YousefSamm/smart_vision_assistant

Repository files navigation

Smart Vision Assistant - Raspberry Pi 4B

A professional smart glass system with 4 operational modes controlled by 3 push buttons.

🎯 Features

  • Time Mode: Announces current time every minute
  • Text Recognition: Uses OCR to read text from camera feed
  • Object Detection: YOLOv8 object detection with audio description
  • Distance Measurement: Ultrasonic distance monitoring with warnings
  • Audio Feedback: Text-to-speech for all operations
  • Button Control: 3-button interface for mode selection
  • Multi-threaded: Efficient concurrent operation
  • Professional Architecture: Modular, maintainable codebase

πŸ“‹ Hardware Requirements

  • Raspberry Pi 4B
  • Pi Camera Module
  • 3 Push Buttons with external pull-down resistors
  • HC-SR04 Ultrasonic Sensor
  • Audio output (speakers/headphones)

πŸ”Œ Pin Connections

Buttons (with external pull-down resistors)

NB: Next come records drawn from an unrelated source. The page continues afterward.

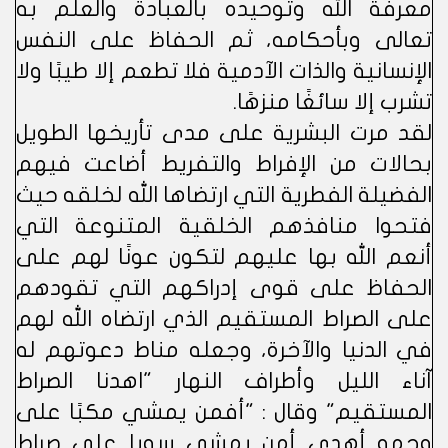
معرفة الله وتوحيده بالعبادة والعلم به
تعالى وبأحكامه، ثم الحفاظ على النفس
الإنسانية والذات الآدمية فلا تطعم إلا طيبًا ولا
تشرب إلا سائغًا منزهًا.
لقد مرت البشرية على مدى تأريخها الطويل
بحالات من الإفراط والتفريط أضاعت فيهم
الفضيلة الفطرية التي ارتضاها الله لخلقه حيث
فتحوا منافذهم الخلقية المتنوعة التي
أنعم الله بها عليهم لتكون عونًا لهم على
الحفاظ على قوى إدراكهم التي تقودهم
على الصراط المستقيم الذي ارتضاه الله لهم
في الدنيا والآخرة، وجعله مناط دعوتهم له
آناء الليل وأطراف النهار "اهدنا الصراط
المستقيم" وقال : "أفمن يمشي مكبًا على
وجهه أهدى أمن يمشي سويا على صراط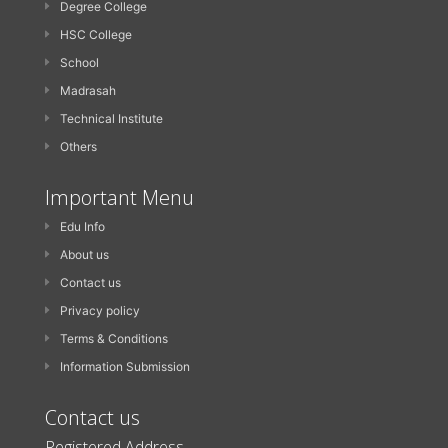
Degree College
HSC College
School
Madrasah
Technical Institute
Others
Important Menu
Edu Info
About us
Contact us
Privacy policy
Terms & Conditions
Information Submission
Contact us
Registered Address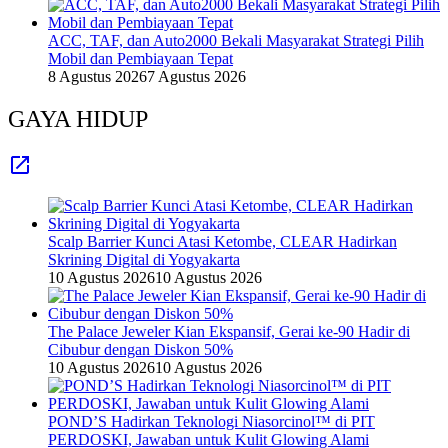
ACC, TAF, dan Auto2000 Bekali Masyarakat Strategi Pilih
Mobil dan Pembiayaan Tepat
8 Agustus 2026
7 Agustus 2026
GAYA HIDUP
Scalp Barrier Kunci Atasi Ketombe, CLEAR Hadirkan
Skrining Digital di Yogyakarta
10 Agustus 2026
10 Agustus 2026
The Palace Jeweler Kian Ekspansif, Gerai ke-90 Hadir di
Cibubur dengan Diskon 50%
10 Agustus 2026
10 Agustus 2026
POND’S Hadirkan Teknologi Niasorcinol™ di PIT
PERDOSKI, Jawaban untuk Kulit Glowing Alami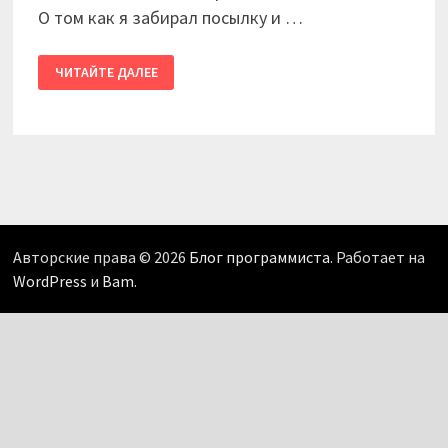
О том как я забирал посылку и …
EMS
ЧИТАЙТЕ ДАЛЕЕ
ПОЧТА
РОССИИ
Авторские права © 2026
Блог программиста
. Работает на
WordPress
и
Bam
.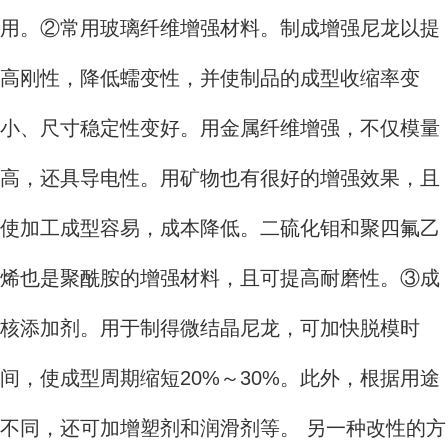
用。②常用玻璃纤维增强材料。制成增强尼龙以提
高刚性，降低蠕变性，并使制品的成型收缩率变
小、尺寸稳定性变好。用金属纤维增强，不仅模量
高，还具导电性。用矿物也有很好的增强效果，且
使加工成型容易，成本降低。二硫化钼和聚四氟乙
烯也是聚酰胺的增强材料，且可提高耐磨性。③成
核添加剂。用于制得微结晶尼龙，可加快脱模时
间，使成型周期缩短20%～30%。此外，根据用途
不同，还可加增塑剂和润滑剂等。 另一种改性的方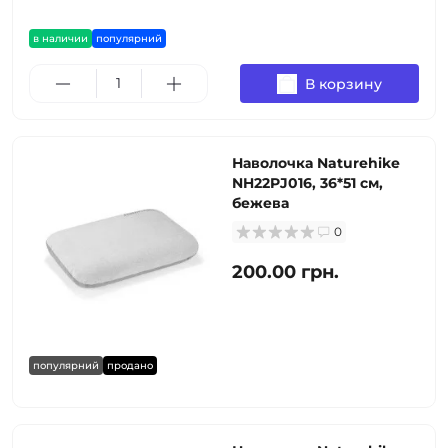
в наличии
популярний
В корзину
Наволочка Naturehike
NH22PJ016, 36*51 см,
бежева
0
200.00 грн.
популярний
продано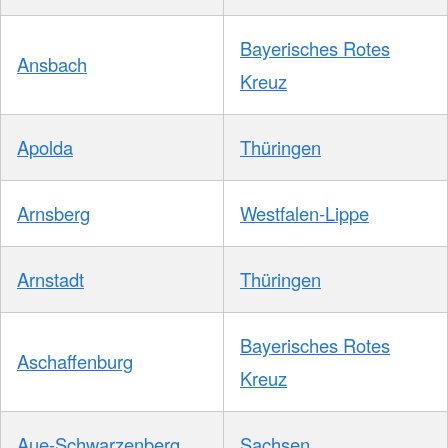
Bayerisches Rotes
Ansbach
Kreuz
Apolda
Thüringen
Arnsberg
Westfalen-Lippe
Arnstadt
Thüringen
Bayerisches Rotes
Aschaffenburg
Kreuz
Aue-Schwarzenberg
Sachsen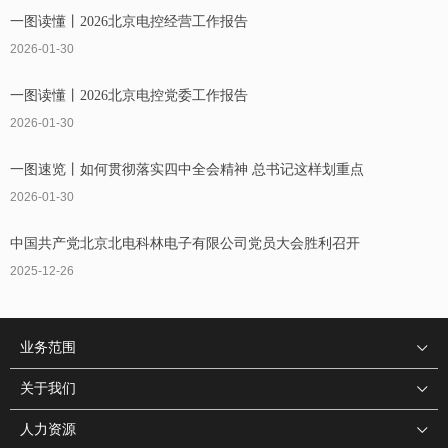
一图读懂丨2026北京电控经营工作报告
2026-01-30
一图读懂丨2026北京电控党委工作报告
2026-01-30
一图速览丨如何贯彻落实四中全会精神 总书记这样划重点
2026-01-30
中国共产党北京北电科林电子有限公司党员大会胜利召开
2025-12-26
业务范围
关于我们
人力资源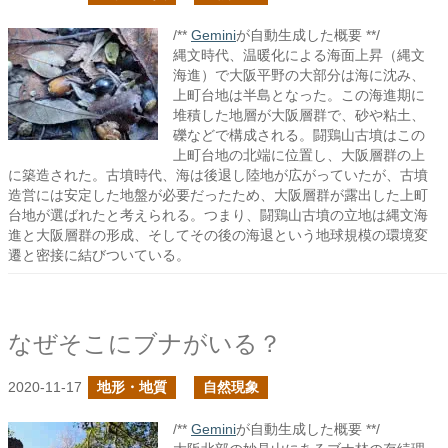
/**
Gemini
が自動生成した概要 **/
縄文時代、温暖化による海面上昇（縄文
海進）で大阪平野の大部分は海に沈み、
上町台地は半島となった。この海進期に
堆積した地層が大阪層群で、砂や粘土、
礫などで構成される。闘鶏山古墳はこの
上町台地の北端に位置し、大阪層群の上
に築造された。古墳時代、海は後退し陸地が広がっていたが、古墳
造営には安定した地盤が必要だったため、大阪層群が露出した上町
台地が選ばれたと考えられる。つまり、闘鶏山古墳の立地は縄文海
進と大阪層群の形成、そしてその後の海退という地球規模の環境変
遷と密接に結びついている。
なぜそこにブナがいる？
2020-11-17
地形・地質
自然現象
/**
Gemini
が自動生成した概要 **/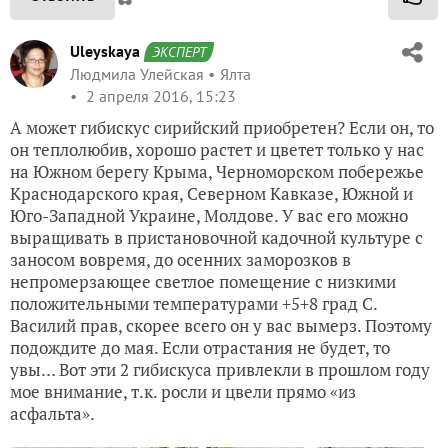
Uleyskaya
ЭКСПЕРТ
Людмила Улейская
Ялта
2 апреля 2016, 15:23
А может гибискус сирийский приобретен? Если он, то
он теплолюбив, хорошо растет и цветет только у нас
на Южном берегу Крыма, Черноморском побережье
Краснодарского края, Северном Кавказе, Южной и
Юго-Западной Украине, Молдове. У вас его можно
выращивать в пристановочной кадочной культуре с
заносом вовремя, до осенних заморозков в
непромерзающее светлое помещение с низкими
положительными температурами +5+8 град С.
Василий прав, скорее всего он у вас вымерз. Поэтому
подождите до мая. Если отрастания не будет, то
увы… Вот эти 2 гибискуса привлекли в прошлом году
мое внимание, т.к. росли и цвели прямо «из
асфальта».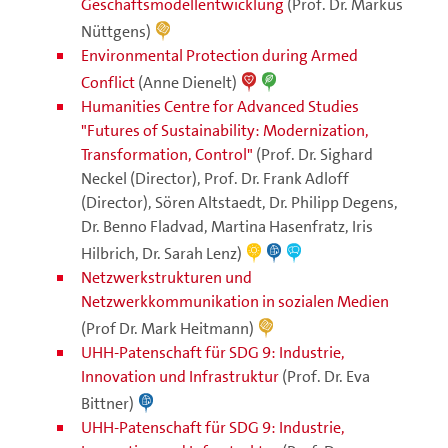
Geschäftsmodellentwicklung
(Prof. Dr. Markus
Nüttgens)
Environmental Protection during Armed
Conflict
(Anne Dienelt)
Humanities Centre for Advanced Studies
"Futures of Sustainability: Modernization,
Transformation, Control"
(Prof. Dr. Sighard
Neckel (Director), Prof. Dr. Frank Adloff
(Director), Sören Altstaedt, Dr. Philipp Degens,
Dr. Benno Fladvad, Martina Hasenfratz, Iris
Hilbrich, Dr. Sarah Lenz)
Netzwerkstrukturen und
Netzwerkkommunikation in sozialen Medien
(Prof Dr. Mark Heitmann)
UHH-Patenschaft für SDG 9: Industrie,
Innovation und Infrastruktur
(Prof. Dr. Eva
Bittner)
UHH-Patenschaft für SDG 9: Industrie,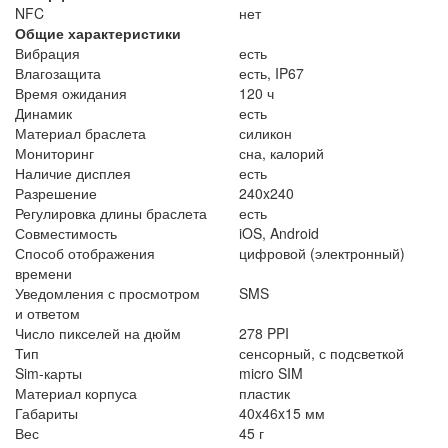
NFC
нет
Общие характеристики
Вибрация
есть
Влагозащита
есть, IP67
Время ожидания
120 ч
Динамик
есть
Материал браслета
силикон
Мониторинг
сна, калорий
Наличие дисплея
есть
Разрешение
240x240
Регулировка длины браслета
есть
Совместимость
iOS, Android
Способ отображения
цифровой (электронный)
времени
Уведомления с просмотром
SMS
и ответом
Число пикселей на дюйм
278 PPI
Тип
сенсорный, с подсветкой
Sim-карты
micro SIM
Материал корпуса
пластик
Габариты
40x46x15 мм
Вес
45 г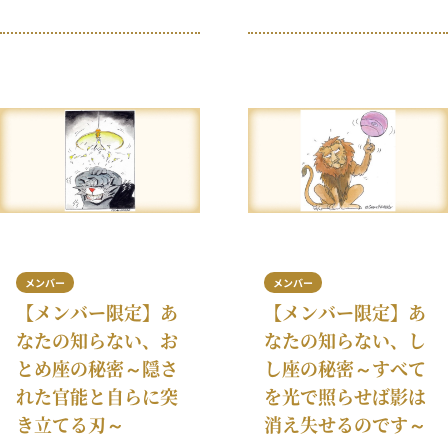
す。そして、書くのが怖いと思
に……私はそう書かれている文
ってしまう星座もあります。
章を読むたびに笑い泣きするか
さそり座が悪いというわけでは
悔し涙を流してしまいます。誰
ないのですが、この星座に生ま
がこんなくだらないことを書く
れた人については語り尽くされ
のでしょう？ てんびん座の人
ていると誰もが思っていて、し
の行動を見たことがないとでも
かもそのほとんどがいわゆ
いうのでしょうか？ てんびん
る“よくないこと”です。理解あ
座が気ままななら、マーガレッ
るさそり座の人にさえ真実を説
ト・サッチャーはどうなります
明するのは大変です。 ……そ
か？ てんびん座が刺激的でな
ろそろ本題に入ろうかと思いま
いというなら、ウィル・スミス
すが、先に警告しておきます。
はいったい？ てんびん座の人
こうした率直さを不快に感じる
たちが堂々としていないなら、
なら読み進めないでください。
ジェシー・ジャクソンは何だと
メンバー
メンバー
いうのでしょう？
【メンバー限定】あ
【メンバー限定】あ
なたの知らない、お
なたの知らない、し
とめ座の秘密～隠さ
し座の秘密～すべて
れた官能と自らに突
を光で照らせば影は
き立てる刃～
消え失せるのです～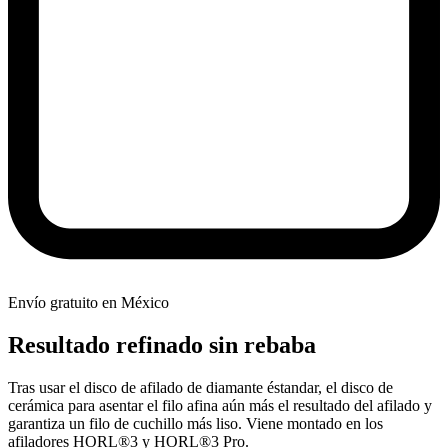
Envío gratuito en México
Resultado refinado sin rebaba
Tras usar el disco de afilado de diamante éstandar, el disco de
cerámica para asentar el filo afina aún más el resultado del afilado y
garantiza un filo de cuchillo más liso. Viene montado en los
afiladores HORL®3 y HORL®3 Pro.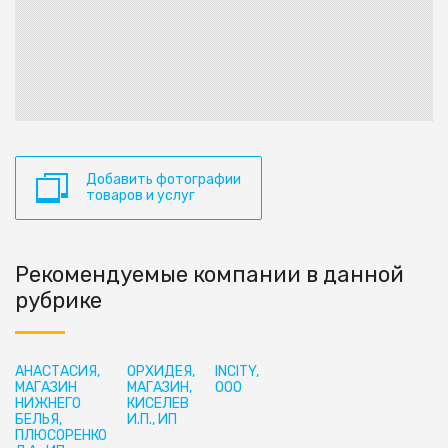
Добавить фотографии
товаров и услуг
Рекомендуемые компании в данной
рубрике
АНАСТАСИЯ,
ОРХИДЕЯ,
INCITY,
МАГАЗИН
МАГАЗИН,
ООО
НИЖНЕГО
КИСЕЛЕВ
БЕЛЬЯ,
И.П., ИП
ПЛЮСОРЕНКО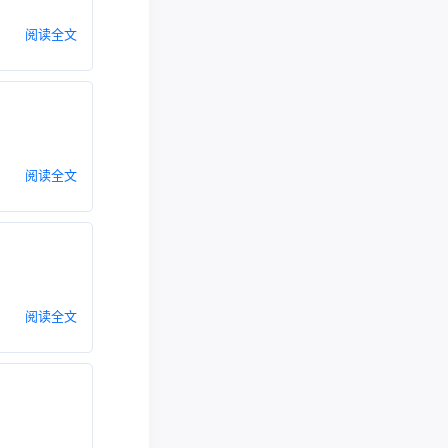
阅读全文
阅读全文
阅读全文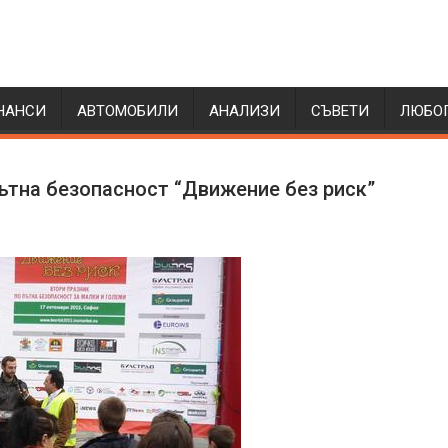
НАНСИ
АВТОМОБИЛИ
АНАЛИЗИ
СЪВЕТИ
ЛЮБО
пътна безопасност “Движение без риск”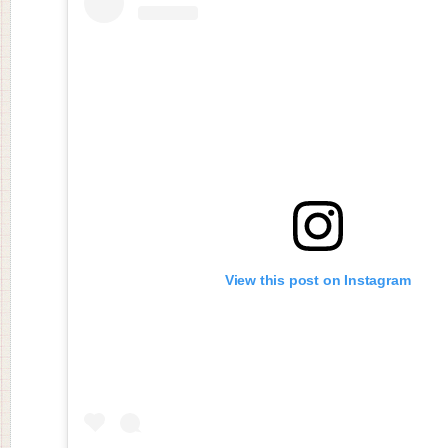
View this post on Instagram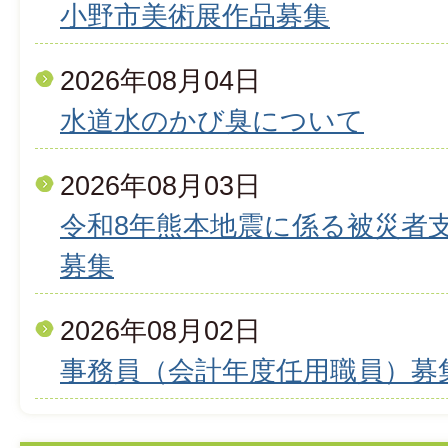
小野市美術展作品募集
2026年08月04日
水道水のかび臭について
2026年08月03日
令和8年熊本地震に係る被災者
募集
2026年08月02日
事務員（会計年度任用職員）募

  • Button 1 (Mode Selection): GPIO 36 (BOARD pin 36)
  • Button 2 (Confirm): GPIO 38 (BOARD pin 38)
  • Button 3 (Exit/Idle): GPIO 40 (BOARD pin 40)

Ultrasonic Sensor

  • TRIG: GPIO 7 (BOARD pin 7)
  • ECHO: GPIO 11 (BOARD pin 11)

See docs/wiring_diagram.md for detailed wiring information.

πŸš€ Installation

1. Clone the Repository

git clone https://github.com/YousefSamm/smart_vision_assistant.git
cd smart_vision_assistant

2. Install Python Dependencies

pip install -r requirements.txt

Or install as a package:

pip install -e .

3. Install System Packages

sudo apt update
sudo apt install tesseract-ocr python3-pygame libcamera-tools

4. Enable Camera

sudo raspi-config

Navigate to Interface Options β†’ Camera β†’ Enable

5. Run Installation Script (Optional)

chmod +x scripts/install.sh
./scripts/install.sh

πŸ’» Usage

Starting the System

Option 1: Using the run script

python3 run.py

Option 2: Using the module directly

python3 -m smart_glass.main

Option 3: Using the installed command (after pip install -e .)

smart-glass

Button Operations

  1. Button 1 (Mode): Cycle through 4 modes

    • Press to switch: Idle β†’ Time β†’ Text Recognition β†’ Object Detection β†’ Distance Measurement β†’ Idle
    • Interrupts current audio and announces new mode
  2. Button 2 (Confirm): Confirm and activate selected mode

    • Activates the currently selected mode
    • Interrupts any playing audio
  3. Button 3 (Exit): Exit current mode and return to idle

    • Stops current mode operation
    • Returns to idle state

Modes

1. Time Mode

  • Announces current time every minute
  • Format: "The current time is HH:MM AM/PM"

2. Text Recognition Mode

  • Captures frames from camera every 5 seconds
  • Performs OCR using Tesseract
  • Speaks detected text: "I can see the following text: [text]"

3. Object Detection Mode

  • Uses YOLOv8 for real-time object detection
  • Updates every 3 seconds
  • Speaks detected objects: "I can see one person, two chairs"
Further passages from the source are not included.